U.S., EU oppose atomic aid for Iran at tense IAEA meet
By Mark Heinrich
VIENNA (Reuters) - Western powers urged the U.N. nuclear agency on Monday to deny Iran's request for help with a plant that could yield plutonium for atom bombs, but Washington voiced no objection to seven other projects presented by Tehran.
The International Atomic Energy Agency's 35-nation governing board has repeatedly asked Iran not to pursue the Arak heavy water reactor project. Tehran has vowed to complete it and applied for IAEA expertise to ensure it meets safety standards.
Although IAEA approval of such requests is usually routine, Western board members said the Arak case must be rejected due to Iran's record of evading IAEA non-proliferation inspections and its defiance of U.N. demands to stop enriching uranium.
"Given past board decisions, continued questions about Iran's nuclear program and the risk of plutonium being diverted to use in a weapon, the United States joins with others who cannot approve this (Arak) project," Gregory Schulte, U.S. ambassador to the IAEA, told the weeklong board session.

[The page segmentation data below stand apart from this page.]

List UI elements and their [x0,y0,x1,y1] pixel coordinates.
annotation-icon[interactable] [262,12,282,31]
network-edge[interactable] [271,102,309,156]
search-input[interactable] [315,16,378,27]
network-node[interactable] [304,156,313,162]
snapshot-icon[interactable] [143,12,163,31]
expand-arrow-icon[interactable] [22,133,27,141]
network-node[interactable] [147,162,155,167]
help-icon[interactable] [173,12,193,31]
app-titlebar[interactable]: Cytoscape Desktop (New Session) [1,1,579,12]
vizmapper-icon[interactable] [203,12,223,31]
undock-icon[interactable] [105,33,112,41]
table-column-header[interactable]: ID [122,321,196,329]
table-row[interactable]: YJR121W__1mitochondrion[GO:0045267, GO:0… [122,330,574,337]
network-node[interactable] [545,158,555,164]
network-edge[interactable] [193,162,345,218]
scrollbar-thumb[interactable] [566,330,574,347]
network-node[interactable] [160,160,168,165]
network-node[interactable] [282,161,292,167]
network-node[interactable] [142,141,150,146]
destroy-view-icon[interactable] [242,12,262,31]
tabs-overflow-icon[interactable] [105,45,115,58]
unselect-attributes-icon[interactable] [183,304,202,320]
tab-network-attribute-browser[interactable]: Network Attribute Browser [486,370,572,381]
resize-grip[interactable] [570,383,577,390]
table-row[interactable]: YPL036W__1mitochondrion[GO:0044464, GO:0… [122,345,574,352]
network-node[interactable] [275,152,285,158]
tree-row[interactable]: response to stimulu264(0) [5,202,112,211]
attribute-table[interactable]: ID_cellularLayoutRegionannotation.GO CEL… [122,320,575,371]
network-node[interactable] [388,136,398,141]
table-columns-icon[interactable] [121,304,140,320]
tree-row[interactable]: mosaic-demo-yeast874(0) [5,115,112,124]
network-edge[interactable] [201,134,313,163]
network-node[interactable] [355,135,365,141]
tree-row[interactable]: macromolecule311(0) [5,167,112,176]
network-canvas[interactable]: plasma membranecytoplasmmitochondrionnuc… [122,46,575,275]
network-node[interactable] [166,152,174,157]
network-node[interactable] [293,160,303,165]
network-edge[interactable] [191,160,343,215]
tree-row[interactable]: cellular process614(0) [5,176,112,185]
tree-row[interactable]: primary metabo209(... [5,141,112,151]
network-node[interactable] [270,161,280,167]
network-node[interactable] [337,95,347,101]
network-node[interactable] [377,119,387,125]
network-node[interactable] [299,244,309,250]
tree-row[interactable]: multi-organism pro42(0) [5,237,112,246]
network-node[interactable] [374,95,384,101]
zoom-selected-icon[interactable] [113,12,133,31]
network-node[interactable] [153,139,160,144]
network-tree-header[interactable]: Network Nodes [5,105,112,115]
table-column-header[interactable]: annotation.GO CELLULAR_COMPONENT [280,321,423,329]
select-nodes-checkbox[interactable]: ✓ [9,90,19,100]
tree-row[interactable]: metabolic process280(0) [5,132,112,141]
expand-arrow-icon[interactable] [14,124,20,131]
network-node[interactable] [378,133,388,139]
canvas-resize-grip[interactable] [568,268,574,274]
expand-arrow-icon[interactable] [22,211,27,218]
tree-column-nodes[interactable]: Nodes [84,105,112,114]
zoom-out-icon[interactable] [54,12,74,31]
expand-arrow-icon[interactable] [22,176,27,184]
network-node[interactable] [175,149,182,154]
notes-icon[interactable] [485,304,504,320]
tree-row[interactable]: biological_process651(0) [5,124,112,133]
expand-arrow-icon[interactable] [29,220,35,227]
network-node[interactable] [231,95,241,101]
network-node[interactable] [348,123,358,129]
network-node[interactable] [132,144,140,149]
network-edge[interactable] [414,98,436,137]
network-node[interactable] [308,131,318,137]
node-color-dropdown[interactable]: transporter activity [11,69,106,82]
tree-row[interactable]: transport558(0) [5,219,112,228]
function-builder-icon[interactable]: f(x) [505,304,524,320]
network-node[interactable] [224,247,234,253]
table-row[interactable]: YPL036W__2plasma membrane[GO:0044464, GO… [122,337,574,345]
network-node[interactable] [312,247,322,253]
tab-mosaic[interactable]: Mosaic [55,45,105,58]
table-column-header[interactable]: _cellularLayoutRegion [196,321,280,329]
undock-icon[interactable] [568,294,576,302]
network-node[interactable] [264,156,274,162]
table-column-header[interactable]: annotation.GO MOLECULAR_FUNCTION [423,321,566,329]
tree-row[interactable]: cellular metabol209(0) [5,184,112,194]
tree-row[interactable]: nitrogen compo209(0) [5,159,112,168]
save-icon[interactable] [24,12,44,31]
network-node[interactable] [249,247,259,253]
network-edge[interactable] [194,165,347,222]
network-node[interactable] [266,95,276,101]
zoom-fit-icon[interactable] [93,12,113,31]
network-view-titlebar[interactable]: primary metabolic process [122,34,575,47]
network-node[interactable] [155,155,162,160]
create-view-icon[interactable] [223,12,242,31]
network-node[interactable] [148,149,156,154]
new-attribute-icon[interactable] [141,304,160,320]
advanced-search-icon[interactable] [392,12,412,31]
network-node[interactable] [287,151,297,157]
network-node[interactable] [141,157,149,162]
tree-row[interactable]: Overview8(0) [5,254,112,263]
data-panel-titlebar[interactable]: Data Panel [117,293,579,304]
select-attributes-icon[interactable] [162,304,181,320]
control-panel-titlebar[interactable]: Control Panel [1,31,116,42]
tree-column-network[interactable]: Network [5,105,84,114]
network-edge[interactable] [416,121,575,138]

Finnish Ambassador Kirsti Helena Kauppi, speaking on behalf of the EU, said technical expertise should be withheld from Arak as it "would involve a significant proliferation risk."
Iran denies intent to derive plutonium from Arak, saying it would produce only radio-isotopes for medical uses, replacing a smaller light-water reactor that predates Iran's 1979 Islamic revolution and is said by Tehran to be obsolete.
Developing nations locked horns with Western counterparts at the meeting, saying that a rejection of Tehran's request would set a politicized precedent for withholding technical aid from them for peaceful atomic energy programs.
Diplomats said most board members wanted to avoid a divisive vote that Iran was likely to lose and blame on Western bullying.
CONSENSUS COMPROMISE IN WORKS?
They said a deal was being considered under which the board would shelve the Arak item while approving the other seven technical aid requests made by Iran, seen as less problematic.
Schulte said Washington was prepared to join a consensus for that solution since IAEA experts had certified these projects would not further Iran's ability to produce atomic fuel.
They include developing radiation therapy for medical ends, help in commissioning a Russian-built nuclear reactor not deemed a proliferation risk, and regulatory aspects of nuclear energy.
A decision was expected later in the week.
Diplomats said a feasible outcome was a compromise to defer, rather than reject outright, the Arak item pending guidance from the Security Council, where world powers are mulling sanctions on Iran but are split over how tough they should be.
"Deferral is the most likely option as it would help avoid alienating developing nations on the board and buy time to see what the Security Council will do to resolve this battle elsewhere," a senior IAEA diplomat told Reuters.
A statement delivered by the Non-Aligned Movement of developing nations, to which Iran belongs, said NAM condemned any attempts "to use the IAEA technical co-operation program as a tool for political purposes" in violation of IAEA statutes.
The Arak case has symbolized the diplomatic crisis over the Islamic Republic's nuclear ambitions.
Tehran says these are limited to generating electricity. The United States and EU fear Iran is seeking bombs to threaten Israel and Western interests in the Middle East.
Iran vows to build the reactor whether IAEA safety aid is granted or not. It is one of 820 proposals from 115 nations up for consideration and ratification by the board by Friday.
Russia and China, who oppose U.N. sanctions for Iran sought by the West, had no problems with the Arak item, diplomats said.
Iranian IAEA envoy Aliasghar Soltanieh, accused Western powers of politicizing technical aid.
"By approving this project, the IAEA will have much more presence and supervision at Arak than before, continuously monitoring and giving safety advice," Soltanieh told reporters.